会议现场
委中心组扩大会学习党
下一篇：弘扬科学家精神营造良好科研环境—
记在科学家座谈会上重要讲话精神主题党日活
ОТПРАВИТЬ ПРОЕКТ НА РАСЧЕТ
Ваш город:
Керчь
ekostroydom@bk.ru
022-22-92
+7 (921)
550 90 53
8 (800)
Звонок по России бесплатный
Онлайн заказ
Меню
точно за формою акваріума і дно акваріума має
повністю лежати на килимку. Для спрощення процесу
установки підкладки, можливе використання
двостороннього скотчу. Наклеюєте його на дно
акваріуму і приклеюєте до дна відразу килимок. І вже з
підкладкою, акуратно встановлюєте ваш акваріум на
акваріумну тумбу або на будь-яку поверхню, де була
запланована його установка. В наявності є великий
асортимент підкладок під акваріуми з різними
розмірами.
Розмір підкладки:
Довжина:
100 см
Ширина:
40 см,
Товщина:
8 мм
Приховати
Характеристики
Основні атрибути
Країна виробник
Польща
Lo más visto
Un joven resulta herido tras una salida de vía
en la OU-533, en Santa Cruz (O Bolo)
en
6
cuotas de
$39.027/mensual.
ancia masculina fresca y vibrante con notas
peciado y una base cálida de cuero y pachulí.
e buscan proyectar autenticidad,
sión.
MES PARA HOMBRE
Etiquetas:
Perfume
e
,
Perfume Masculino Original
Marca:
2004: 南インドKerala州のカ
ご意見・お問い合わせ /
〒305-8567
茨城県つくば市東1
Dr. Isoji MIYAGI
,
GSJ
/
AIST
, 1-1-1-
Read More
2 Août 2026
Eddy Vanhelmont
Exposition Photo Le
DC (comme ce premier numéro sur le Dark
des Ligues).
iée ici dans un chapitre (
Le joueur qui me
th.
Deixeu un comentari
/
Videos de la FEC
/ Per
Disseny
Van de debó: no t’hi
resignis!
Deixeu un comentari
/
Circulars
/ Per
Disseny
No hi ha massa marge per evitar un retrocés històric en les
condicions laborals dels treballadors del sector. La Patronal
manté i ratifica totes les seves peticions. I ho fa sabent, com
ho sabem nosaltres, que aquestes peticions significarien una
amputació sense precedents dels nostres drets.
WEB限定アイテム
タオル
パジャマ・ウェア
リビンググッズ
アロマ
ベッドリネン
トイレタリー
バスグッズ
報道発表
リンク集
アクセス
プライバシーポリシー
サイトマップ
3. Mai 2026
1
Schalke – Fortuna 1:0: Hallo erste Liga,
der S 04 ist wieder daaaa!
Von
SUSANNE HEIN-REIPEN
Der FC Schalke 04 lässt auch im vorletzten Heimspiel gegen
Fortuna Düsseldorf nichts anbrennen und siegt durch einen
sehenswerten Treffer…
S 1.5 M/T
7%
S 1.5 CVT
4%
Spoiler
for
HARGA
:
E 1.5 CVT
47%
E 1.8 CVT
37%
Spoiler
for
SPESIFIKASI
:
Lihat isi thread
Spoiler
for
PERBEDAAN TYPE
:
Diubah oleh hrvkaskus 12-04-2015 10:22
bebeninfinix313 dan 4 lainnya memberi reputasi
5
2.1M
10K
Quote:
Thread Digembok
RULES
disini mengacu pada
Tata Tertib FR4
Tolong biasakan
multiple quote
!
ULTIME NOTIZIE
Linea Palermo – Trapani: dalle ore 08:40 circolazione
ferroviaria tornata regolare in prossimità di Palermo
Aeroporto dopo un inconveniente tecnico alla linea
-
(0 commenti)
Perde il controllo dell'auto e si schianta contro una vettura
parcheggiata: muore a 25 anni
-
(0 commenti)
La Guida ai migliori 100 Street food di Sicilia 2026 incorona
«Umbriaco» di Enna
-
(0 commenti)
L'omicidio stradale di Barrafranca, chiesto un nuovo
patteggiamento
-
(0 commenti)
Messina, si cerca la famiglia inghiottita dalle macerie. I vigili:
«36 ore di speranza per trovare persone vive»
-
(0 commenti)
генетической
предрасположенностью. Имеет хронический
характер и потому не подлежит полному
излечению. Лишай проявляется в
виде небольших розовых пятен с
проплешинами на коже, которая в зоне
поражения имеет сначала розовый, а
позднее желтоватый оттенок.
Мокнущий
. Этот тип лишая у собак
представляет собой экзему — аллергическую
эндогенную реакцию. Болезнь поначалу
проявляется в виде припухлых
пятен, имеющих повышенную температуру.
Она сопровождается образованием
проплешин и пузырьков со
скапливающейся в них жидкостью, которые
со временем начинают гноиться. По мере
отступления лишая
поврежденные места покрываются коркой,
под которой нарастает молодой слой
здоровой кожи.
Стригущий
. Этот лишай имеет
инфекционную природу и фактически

----

__WHAT THE TASK REQUIRES__: Check each line of the entries, and copy the ones that contain "dalle".

__EXERCISE SOLUTION__:
Linea Palermo – Trapani: dalle ore 08:40 circolazione
Messina, si cerca la famiglia inghiottita dalle macerie. I vigili:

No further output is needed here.